Bloching: Als B2C-Unternehmen wird es immer schwieriger, von den GAFA unabhängig zu bleiben. Insofern stellt sich für viele Unternehmen gar nicht mehr die Frage, ob sie unabhängig sein wollen oder nicht. Der Grad der Abhängigkeit liegt aber sehr wohl in der Hand des einzelnen Unternehmens: wenn meine digitale Kommunikation lediglich das Sahnehäubchen auf einem hervorragenden Leistungsangebot ist, dann bin ich natürlich viel unabhängiger als wenn mein gesamtes Unternehmen auf dem Vertrieb mittelmäßiger Produkte über Amazon beruht. Und ebenso sind hervorragend betriebene YouTube- oder Instagram-Kanäle weniger verwundbar als reine Adwords-Werbung.

B2B-Unternehmen kann ich nur raten, mit Hochdruck an guten Lösungen parallel zur GAFA-Welt zu arbeiten. In B2B sind die digitalen Giganten noch nicht so omnipräsent und es besteht nach wie vor die Möglichkeit, sich zumindest Alternativen zu schaffen und damit unabhängiger zu bleiben.

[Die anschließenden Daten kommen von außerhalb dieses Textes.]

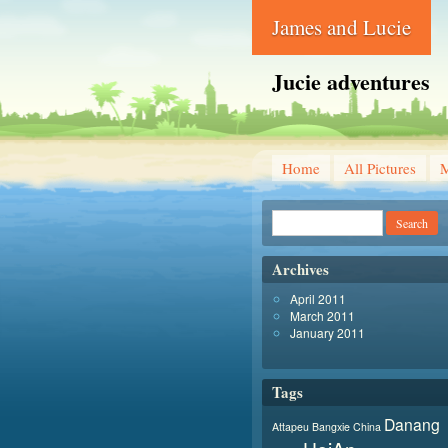
James and Lucie
Jucie adventures
Home
All Pictures
Archives
April 2011
March 2011
January 2011
Tags
Danang
Attapeu
Bangxie
China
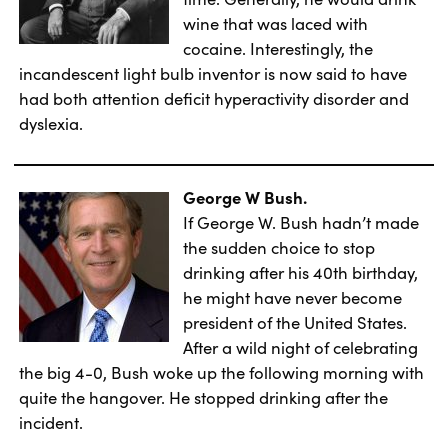
wine that was laced with
cocaine. Interestingly, the
incandescent light bulb inventor is now said to have
had both attention deficit hyperactivity disorder and
dyslexia.
George W Bush.
If George W. Bush hadn’t made
the sudden choice to stop
drinking after his 40th birthday,
he might have never become
president of the United States.
After a wild night of celebrating
the big 4-0, Bush woke up the following morning with
quite the hangover. He stopped drinking after the
incident.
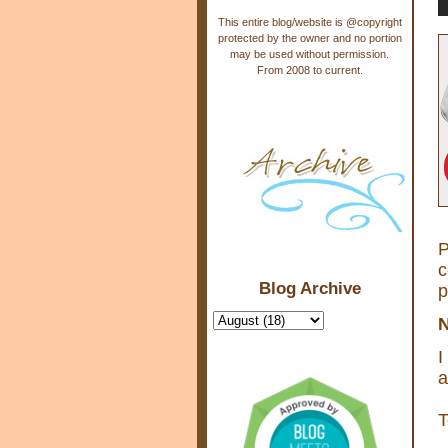
This entire blog/website is @copyright
protected by the owner and no portion
may be used without permission.
From 2008 to current.
P
c
Blog Archive
p
N
I
a
T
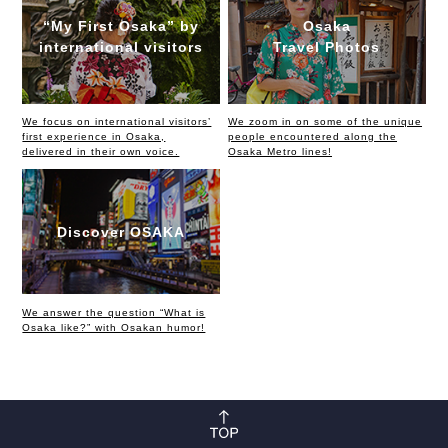
“My First Osaka” by
Osaka
international visitors
Travel Photos
We focus on international visitors’
We zoom in on some of the unique
first experience in Osaka,
people encountered along the
delivered in their own voice.
Osaka Metro lines!
Discover OSAKA
We answer the question “What is
Osaka like?” with Osakan humor!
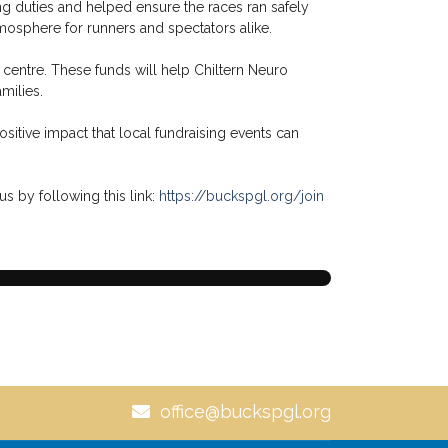
g duties and helped ensure the races ran safely
mosphere for runners and spectators alike.
 centre. These funds will help Chiltern Neuro
milies.
ositive impact that local fundraising events can
us by following this link:
https://buckspgl.org/join
office@buckspgl.org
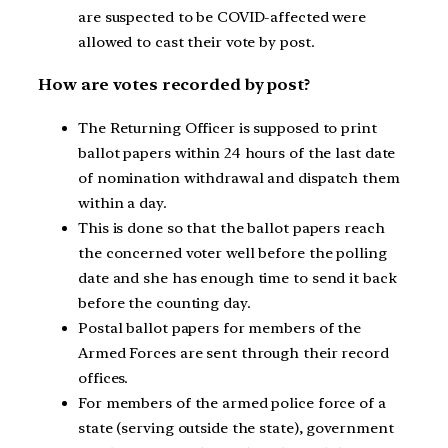
are suspected to be COVID-affected were
allowed to cast their vote by post.
How are votes recorded by post?
The Returning Officer is supposed to print
ballot papers within 24 hours of the last date
of nomination withdrawal and dispatch them
within a day.
This is done so that the ballot papers reach
the concerned voter well before the polling
date and she has enough time to send it back
before the counting day.
Postal ballot papers for members of the
Armed Forces are sent through their record
offices.
For members of the armed police force of a
state (serving outside the state), government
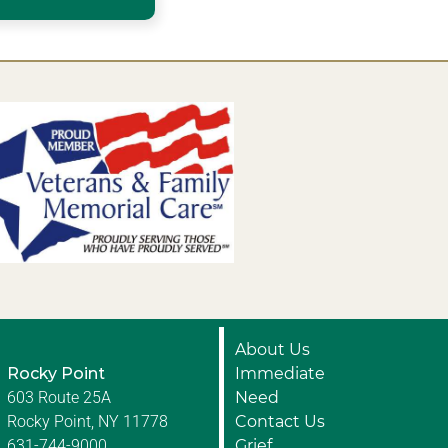
About Us
Rocky Point
Immediate
603 Route 25A
Need
Rocky Point, NY 11778
Contact Us
631-744-9000
Grief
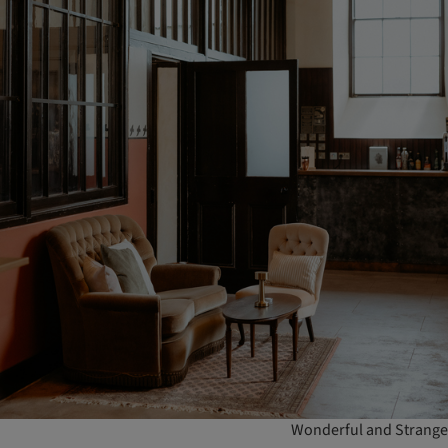
Wonderful and Strange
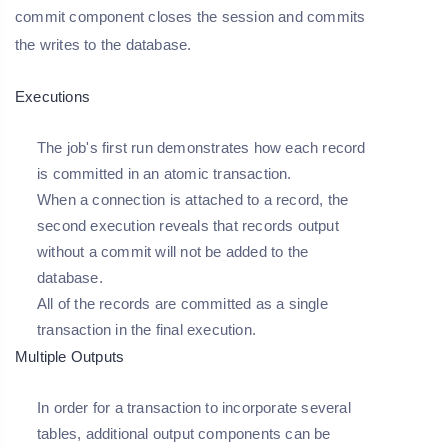
commit component closes the session and commits
the writes to the database.
Executions
The job's first run demonstrates how each record
is committed in an atomic transaction.
When a connection is attached to a record, the
second execution reveals that records output
without a commit will not be added to the
database.
All of the records are committed as a single
transaction in the final execution.
Multiple Outputs
In order for a transaction to incorporate several
tables, additional output components can be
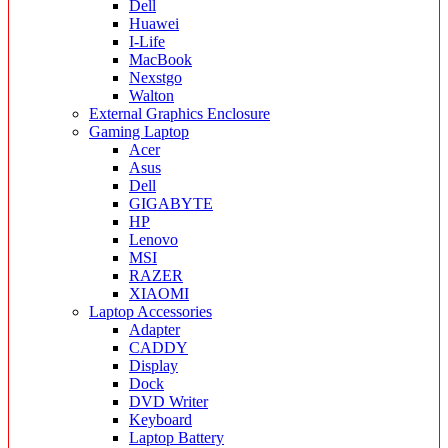
Dell
Huawei
I-Life
MacBook
Nexstgo
Walton
External Graphics Enclosure
Gaming Laptop
Acer
Asus
Dell
GIGABYTE
HP
Lenovo
MSI
RAZER
XIAOMI
Laptop Accessories
Adapter
CADDY
Display
Dock
DVD Writer
Keyboard
Laptop Battery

ADZINE: Wagen wir einen Blick in die Zukunft – wie wird sich Deutschland beim Thema digitale Transformation weiterentwickeln? Was denken Sie und was hoffen Sie?

Bloching: Wenn wir uns das B2C-Geschäft anschauen, und dort vor allem die Plattformen, so sind die Würfel gefallen. Dass Europa hier den Anschluss an die USA und China findet, halte ich für sehr unwahrscheinlich.

Wenn es aber um Industrie 4.0 geht oder das "Internet of Need" – also die Digitalisierung all dessen, was das Infrastrukturrückgrat unserer Volkswirtschaften umfasst – dann ist das Rennen noch offen. Mit unserer Ingenieurkompetenz, unserer Präzision und unserem Fleiß – ich weiß, das klingt abgedroschen – bringen wir einige wichtige Kompetenzen mit. Diese müssen wir aber dringend mit Kundenfokus statt Produktverliebtheit, Experimentierfreude statt Null-Fehler-Denken und Kollaboration statt Status- und Hierarchiedenken ergänzen. Nur dann haben wir weiter eine Chance im globalen Wettbewerb.

ADZINE: Herr Bloching, vielen Dank für das Gespräch!